Obydwie drużyny łączy jedno - zmieniły niedawno trenerów. W PGE Turowie Mathiasa Fischera zastąpił jego dotychczasowy asystent Michael Claxton, natomiast w AZS pojawiła się zupełnie nowa postać - Serb Dragan Nikolić. Debiuty zakończyły się jednak inaczej - zgorzelczanie musieli uznać wyższość MKS Dąbrowa Górnicza, natomiast koszalinianie sprawili sporą niespodziankę i wygrali na wyjeździe z Rosą Radom.
Tego zwycięstwa AZS nie byłoby bez Qyntela Woodsa. Amerykanin rozegrał najlepszy mecz w tym sezonie Polskiej Ligi Koszykówki - zdobył 20 punktów, 5 zbiórek i 4 przechwyty. 36-letni zawodnik, który był w przeszłości gwiazdą euroligowego Asseco Prokomu, jest w coraz lepszej formie i udowadnia, że ciągle ma ogromne możliwości ofensywne.
W Koszalinie świetnie radzi sobie również Modestas Kumpys. Litwin przed sezonem był tylko testowany, ale teraz pokazuje, że warto było dać mu szansę. Jego efektowne wsady często można oglądać w zestawieniach TOP 10 tygodnia. Ze średnią 13,5 punktu na mecz jest najlepszym strzelcem ekipy.
W PGE Turowie zmienił się również rozgrywający. Już wcześniej kontuzji doznał Myles Mack, a niedawno drużynę opuścił Francis Han. Teraz za konstruowanie akcji będzie odpowiedzialny Roderick Camphor. Amerykanin obecny sezon rozpoczął w Belgii, ale oferta zgorzeleckiego klubu okazała się dla niego atrakcyjniejsza. W debiucie zanotował siedem punktów i cztery asysty.
Cameron Ayers, Stefan Balmazović i Brad Waldow - to właśnie od tych trzech zawodników zależy najwięcej w drużynie z przygranicznego miasta.

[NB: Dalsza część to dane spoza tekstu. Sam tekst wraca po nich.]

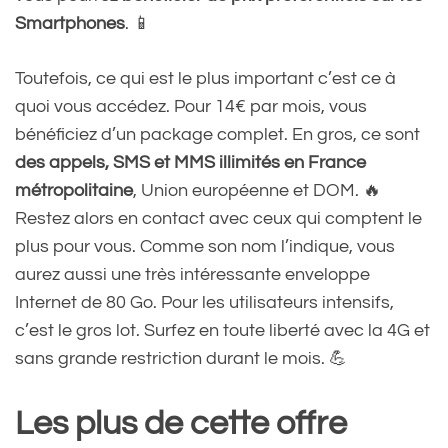
Smartphones
. 📱
Toutefois, ce qui est le plus important c’est ce à
quoi vous accédez. Pour 14€ par mois, vous
bénéficiez d’un package complet. En gros, ce sont
des appels, SMS et MMS illimités en France
métropolitaine
, Union européenne et DOM. 🔥
Restez alors en contact avec ceux qui comptent le
plus pour vous. Comme son nom l’indique, vous
aurez aussi une très intéressante enveloppe
Internet de 80 Go. Pour les utilisateurs intensifs,
c’est le gros lot. Surfez en toute liberté avec la 4G et
sans grande restriction durant le mois. 💪
Les plus de cette offre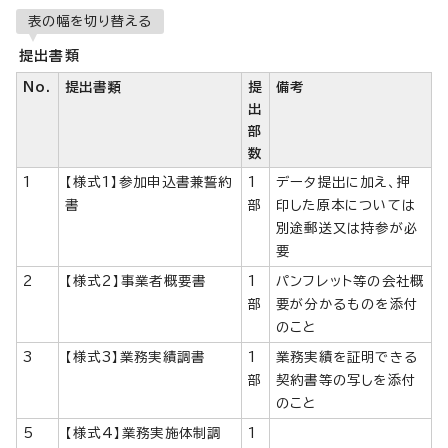
表の幅を切り替える
提出書類
No.
提出書類
提
備考
出
部
数
1
【様式1】参加申込書兼誓約
1
データ提出に加え、押
書
部
印した原本については
別途郵送又は持参が必
要
2
【様式2】事業者概要書
1
パンフレット等の会社概
部
要が分かるものを添付
のこと
3
【様式3】業務実績調書
1
業務実績を証明できる
部
契約書等の写しを添付
のこと
5
【様式4】業務実施体制調
1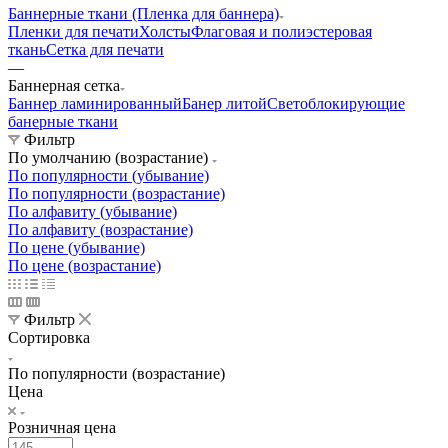
Баннерные ткани (Пленка для баннера)
Пленки для печати
Холсты
Флаговая и полиэстеровая
ткань
Сетка для печати
—
Баннерная сетка
Баннер ламинированный
Банер литой
Светоблокирующие
банерные ткани
Фильтр
По умолчанию (возрастание)
По популярности (убывание)
По популярности (возрастание)
По алфавиту (убывание)
По алфавиту (возрастание)
По цене (убывание)
По цене (возрастание)
Фильтр
Сортировка
По популярности (возрастание)
Цена
Розничная цена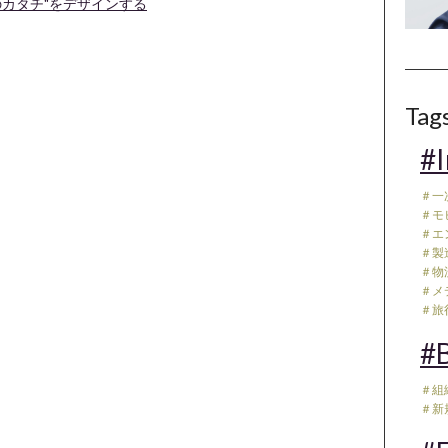
のカタチ"をデザインする
Tag
#I
＃一
＃モ
＃エ
＃製
＃物流
＃メデ
＃旅行
#B
＃組
＃新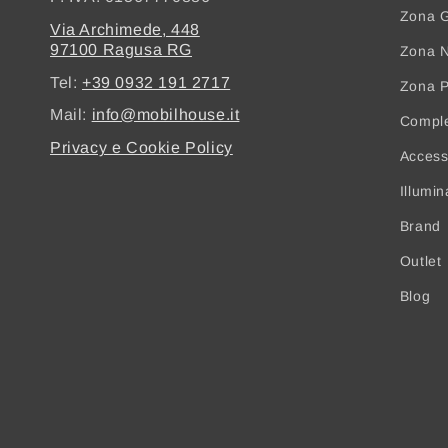
Zona G
Via Archimede, 448
97100 Ragusa RG
Zona N
Tel:
+39 0932 191 2717
Zona 
Mail:
info@mobilhouse.it
Compl
Privacy e Cookie Policy
Access
Illumi
Brand
Outlet
Blog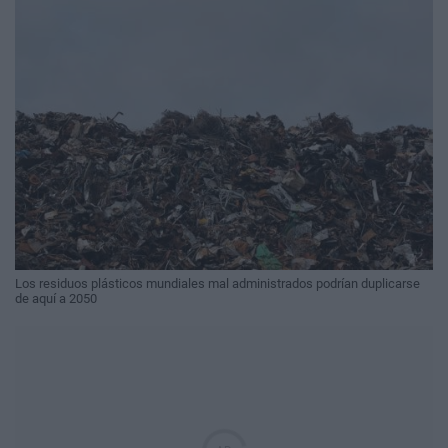
Los residuos plásticos mundiales mal administrados podrían duplicarse
de aquí a 2050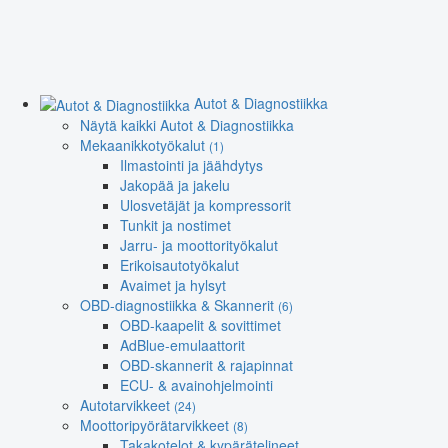
Autot & Diagnostiikka
Näytä kaikki Autot & Diagnostiikka
Mekaanikkotyökalut
(1)
Ilmastointi ja jäähdytys
Jakopää ja jakelu
Ulosvetäjät ja kompressorit
Tunkit ja nostimet
Jarru- ja moottorityökalut
Erikoisautotyökalut
Avaimet ja hylsyt
OBD-diagnostiikka & Skannerit
(6)
OBD-kaapelit & sovittimet
AdBlue-emulaattorit
OBD-skannerit & rajapinnat
ECU- & avainohjelmointi
Autotarvikkeet
(24)
Moottoripyörätarvikkeet
(8)
Takakotelot & kypärätelineet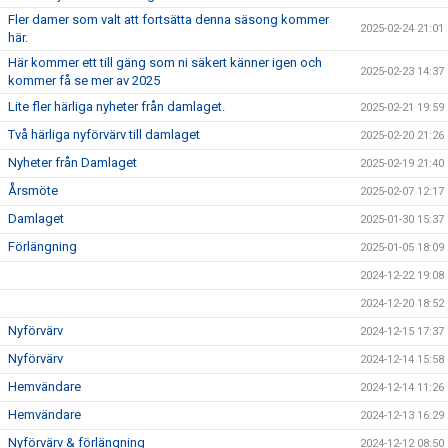
Fler damer som valt att fortsätta denna säsong kommer
2025-02-24 21:01
här.
Här kommer ett till gäng som ni säkert känner igen och
2025-02-23 14:37
kommer få se mer av 2025
Lite fler härliga nyheter från damlaget.
2025-02-21 19:59
Två härliga nyförvärv till damlaget
2025-02-20 21:26
Nyheter från Damlaget
2025-02-19 21:40
Årsmöte
2025-02-07 12:17
Damlaget
2025-01-30 15:37
Förlängning
2025-01-05 18:09
2024-12-22 19:08
2024-12-20 18:52
Nyförvärv
2024-12-15 17:37
Nyförvärv
2024-12-14 15:58
Hemvändare
2024-12-14 11:26
Hemvändare
2024-12-13 16:29
Nyförvärv & förlängning
2024-12-12 08:50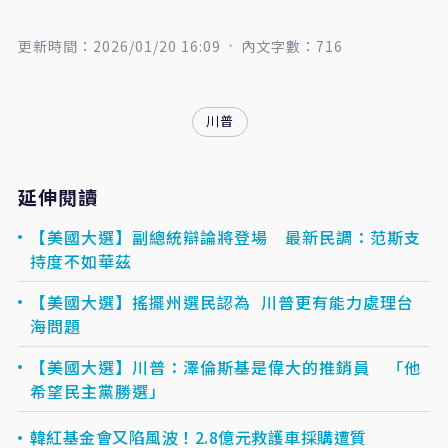
更新時間：2026/01/20 16:09
內文字數：716
川普
延伸閱讀
【美國大選】副總統辯論將登場 最新民調：范斯支
持度不如華茲
【美國大選】搖擺州選民認為 川普更有能力處理台
海問題
【美國大選】川普：澤倫斯基是偉大的推銷員 「他
希望民主黨勝選」
韓紅基金會又陷風波！2.8億元救護車採購遭質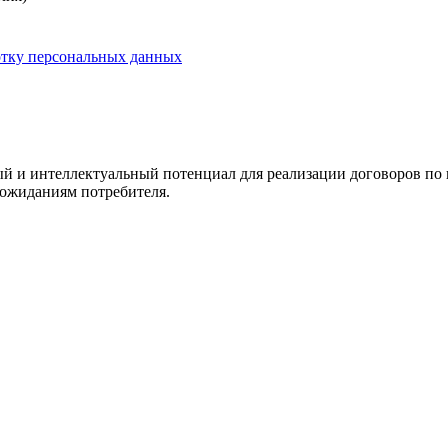
отку персональных данных
и интеллектуальный потенциал для реализации договоров по 
ожиданиям потребителя.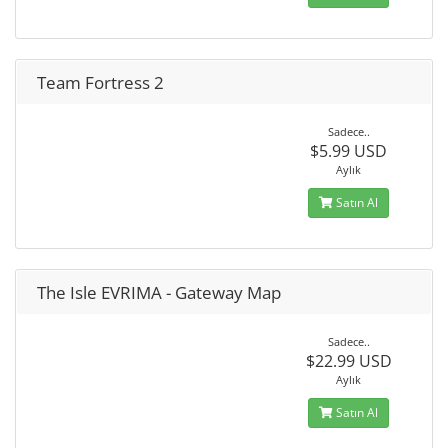
Team Fortress 2
Sadece..
$5.99 USD
Aylık
Satın Al
The Isle EVRIMA - Gateway Map
Sadece..
$22.99 USD
Aylık
Satın Al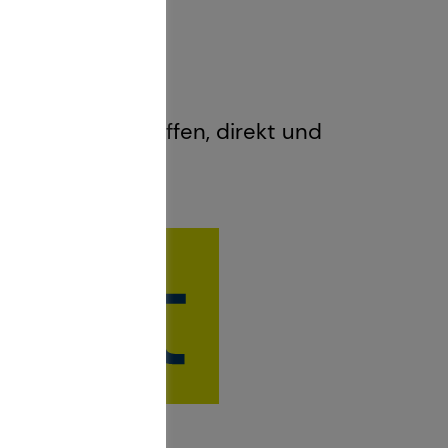
uf Augenhöhe: Offen, direkt und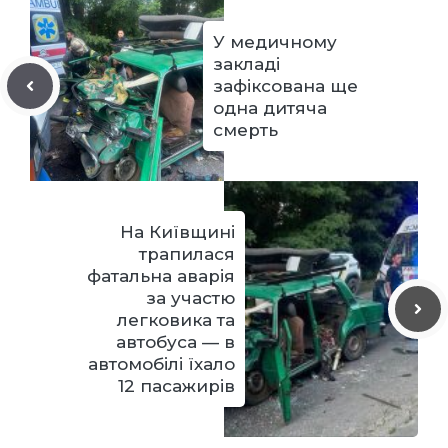
У медичному
закладі
зафіксована ще
одна дитяча
смерть
На Київщині
трапилася
фатальна аварія
за участю
легковика та
автобуса — в
автомобілі їхало
12 пасажирів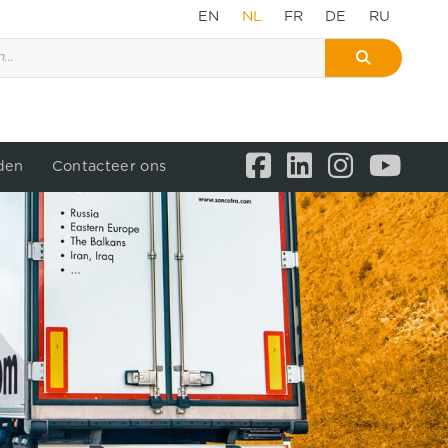
EN
NL
FR
DE
RU
den
Contacteer ons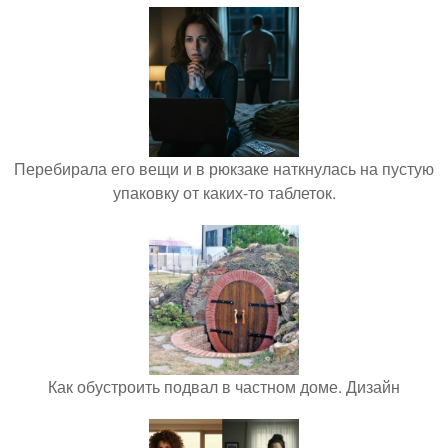
Перебирала его вещи и в рюкзаке наткнулась на пустую
упаковку от каких-то таблеток.
Как обустроить подвал в частном доме. Дизайн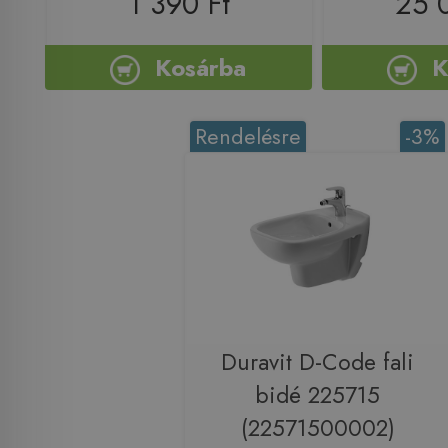
1 390 Ft
25 
Kosárba
K
Rendelésre
-3%
Duravit D-Code fali
bidé 225715
(22571500002)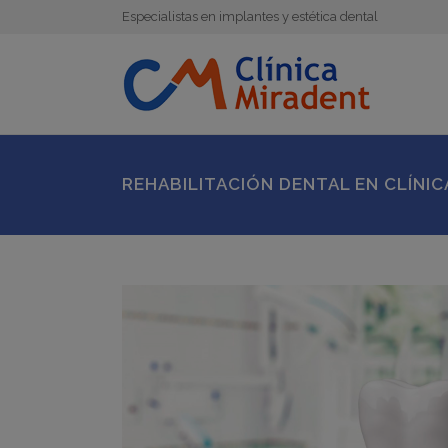
Especialistas en implantes y estética dental
REHABILITACIÓN DENTAL EN CLÍNIC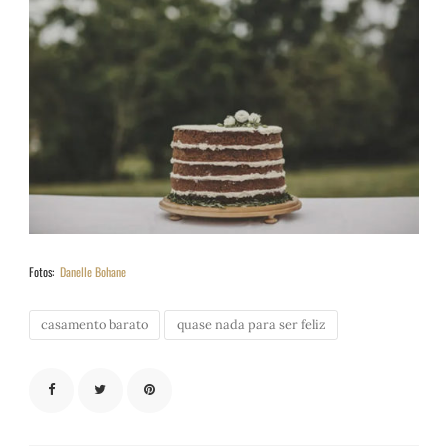
Fotos:
Danelle Bohane
casamento barato
quase nada para ser feliz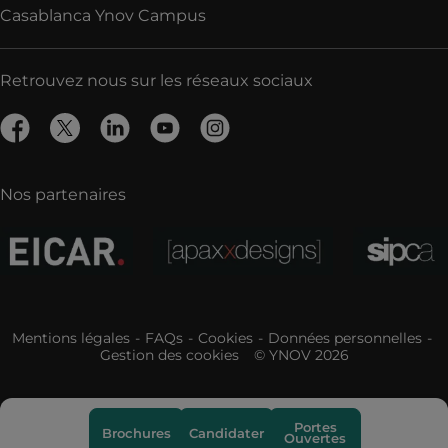
Casablanca Ynov Campus
Retrouvez nous sur les réseaux sociaux
Nos partenaires
Mentions légales
FAQs
Cookies
Données personnelles
Gestion des cookies
© YNOV 2026
Portes
Brochures
Candidater
Ouvertes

Dwaj pierwsi są świetni w rzutach z dystansu i potrafią zdobywać w ten sposób punkty seryjnie. Waldow z kolei może nie rozpoczął tego sezonu najlepiej, ale teraz z meczu na mecz zaskakuje swoją grą, stając się głównym podkoszowym PGE Turowa.
Która drużyna lepiej wykorzysta swoje atuty? Czy Qyntel Woods znowu błyśnie formą? A może lepszy okaże się Cameron Ayers? Transmisja w Polsacie Sport i IPLA.tv w niedzielę od godz. 12.30.